カナダ、15年の日本向け予算を20%増に-「カナダ・シアター」始動も
カナダ観光局(CTC)は10月16日、日本市場向け商談会「フォーカス・カナダ・ジャパン2014」を開催した。これは、過去4年に渡り開催されていた日本、中国、韓国、インド向けの「ショーケース・カナダ」に代わって今年から新たに始めたもの。日本/カナダ路線の拡大やNHK朝ドラ「花子とアン」の放映などカナダ市場底上げの好条件が揃ったことから、カナダ旅行業界の日本市場に対する関心も高く、参加セラーは当初予想を上回る50社75名。バイヤーは、東京、大阪、兵庫、京都、名古屋から55社76名が集まった。
CTCマーケティング上級副社長のジョン・マメラ氏は、インタビューに応え「日本市場の将来は明るい。今後のさらなる成長を見込み、2015年度(1月~12月)の日本市場向けの予算を前年比20%に増額する」と明らかにした。今年の1月から7月のカナダへの日本人渡航者数は、12.6%増で推移。国際市場全体の伸び率である9.2%を上回った。7月単月では28%増で、ハイシーズンに入りさらに実績を伸ばした。

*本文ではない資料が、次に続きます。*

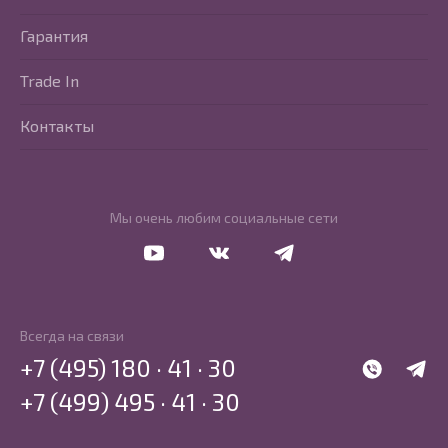
Гарантия
Trade In
Контакты
Мы очень любим социальные сети
Перейти в Youtube
Перейти в Vkontakte
Перейти в Telegram
Всегда на связи
+7 (495) 180 · 41 · 30
WhatsApp
Telegr
+7 (499) 495 · 41 · 30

マメラ氏は「航空ネットワークの拡大が大きい。また、チームカナダによるプロモーションも功を奏している」と説明し、「来年もこの勢いは続くと見ている」と期待感を示した。CTCでは、2014年の目標を21万人と設定。2015年は23万3000人をめざし、カナダ建国150周年を迎える2017年には25万人まで引き上げたい考えだ。
マメラ氏は今後の取り組みについても言及。「カナダの最大の強みは大自然だが、市場拡大にはそれ以外のプロダクトについても伝えていく必要がある」と話し、旅行会社やメディアの力を借りながら、新しいカナダを訴求していく方針を示した。
CTCは、来年春から新しいプロモーションプログラム「カナダ・シアター」を始める。BSイマジカとタッグを組み、食、自然、歴史、冒険など10のテーマでドラマを制作。来年7月1日のカナダデーに合わせて放映を開始し、2年間にわたって定期的に番組を放送する。CTC日本代表のモリーン・ライリー氏は、「この取り組みを通じてメディアでの露出を増やすことで、カナダらしいストーリーと体験を紹介していく」と説明した。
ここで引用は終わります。